Qais bin Sa’ad bin Ubadah berasal dari keluarga Arab paling dermawan dari turunannya yang mulia. Tentang keluarganya, Rasulullah pernah bersabda, “Kedermawanan menjadi karakter keluarga ini!” Ia adalah seorang yang cerdik dan pintar menunjukkan tipu muslihat, kepiawaian, dan kecerdikannya. Ia pernah mengatakan secara jujur tentang dirinya, “Kalau bukan karena Islam, saya sanggup membuat tipu muslihat yang tidak dapat ditandingi oleh orang Arab mana pun!” karena, ia adalah seorang yang sangat cerdas, banyak akal, dan encer otaknya. Pada peristiwa Perang Shiffin, ia berdiri di pihak Ali melawan Mu’awiyah. Ketika itu ia merencanakan sendiri tipu muslihat yang mungkin akan membinasakan Mu’awiyah dan para pengikutnya suatu hari atau suatu ketika nanti. Hanya saja, ketika ia meneliti ulang muslihat yang telah memeras kecerdasannya, ia sadar bahwa itu adalah muslihat jahat yang membahayakan. Dia pun teringat firman Allah:
اسْتِكْبَارًا فِي الْأَرْضِ وَمَكْرَ السَّيِّئِ ۚ وَلَا يَحِيقُ الْمَكْرُ السَّيِّئُ إِلَّا بِأَهْلِهِ ۚ فَهَلْ يَنْظُرُونَ إِلَّا سُنَّتَ الْأَوَّلِينَ ۚ فَلَنْ تَجِدَ لِسُنَّتِ اللَّهِ تَبْدِيلًا ۖ وَلَنْ تَجِدَ لِسُنَّتِ اللَّهِ تَحْوِيلًا
karena kesombongan (mereka) di muka bumi dan karena rencana (mereka) yang jahat. Rencana yang jahat itu tidak akan menimpa selain orang yang merencanakannya sendiri. Tiadalah yang mereka nanti-nantikan melainkan (berlakunya) sunnah (Allah yang telah berlaku) kepada orang-orang yang terdahulu. Maka sekali-kali kamu tidak akan mendapat penggantian bagi sunnah Allah, dan sekali-kali tidak (pula) akan menemui penyimpangan bagi sunnah Allah itu. QS:Faathir | Ayat: 43
Dia pun segera membuang jauh-jauh rencananya tersebut dan meminta ampun kepada Allah. Saat itu juga ia mengatakan, “Demi Allah, seandainya Mu’awiyah dapat mengalahkan kita nanti, kemenangannya itu bukanlah karena kepintarannya, melainkan karena kesalehan dan ketakwaan kita.” Pemuda Anshar yang merupakan bagian dari suku Khazraj ini berasal dari keluarga pemimpin besar, yang mewariskan sifat-sifat mulia seorang pemimpin besar kepada pemimpin besar pula. Ia adalah putra Sa’ad bin Ubadah,seorang pemimpin Khazraj, yang akan kita temui kisah hidupnya di bagian selanjutnya.
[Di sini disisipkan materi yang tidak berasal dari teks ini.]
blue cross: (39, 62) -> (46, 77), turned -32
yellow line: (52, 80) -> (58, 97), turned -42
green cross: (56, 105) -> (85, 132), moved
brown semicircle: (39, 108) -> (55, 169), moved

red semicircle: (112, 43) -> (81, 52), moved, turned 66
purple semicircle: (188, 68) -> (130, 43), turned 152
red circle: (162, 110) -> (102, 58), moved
Ketika Sa’ad masuk Islam, ia membawa anaknya Qais dan menyerahkannya kepada Rasulullah sambil berkata, “Inilah pelayanmu, wahai Rasulullah.” Rasulullah dapat melihat segala tanda-tanda keutamaan dan ciri-ciri kebaikan pada diri Qais. Karena itulah, beliau merangkul dan mendekatkannya ke beliau, yang selanjutnya Qais menjadi seorang yang selalu dekat di sisi beliau. Anas, shahabat Rasulullah pernah mengatakan, “Kedudukan Qais bin Sa’ad di sisi Nabi itu seperti kedudukan pengawal di sisi pemimpin.”
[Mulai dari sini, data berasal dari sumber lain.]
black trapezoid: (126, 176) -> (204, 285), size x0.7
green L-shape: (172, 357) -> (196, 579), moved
Sebelum masuk Islam, Qais memperlakukan orang-orang dengan segala kecerdikannya, dan mereka tidak berdaya melawan kelicikannya. Tidak ada seorang pun di kota Madinah dan sekitarnya yang tidak memperhitngkan kelihaian ini dan mereka sangat waspada. Setelah memeluk Islam, Islam mengajarkan kepadanya untuk memperlakukan manusia dengan kejujuran, tidak dengan kelicikan. Dia pun berubah menjadi salah seorang anak muda yang banyak berbakti untuk Islam dan setelah itu membuang jauh-jauh kelicikannya dan tidak akan mengulangi kembali tindakan-tindakan liciknya pada masa silam.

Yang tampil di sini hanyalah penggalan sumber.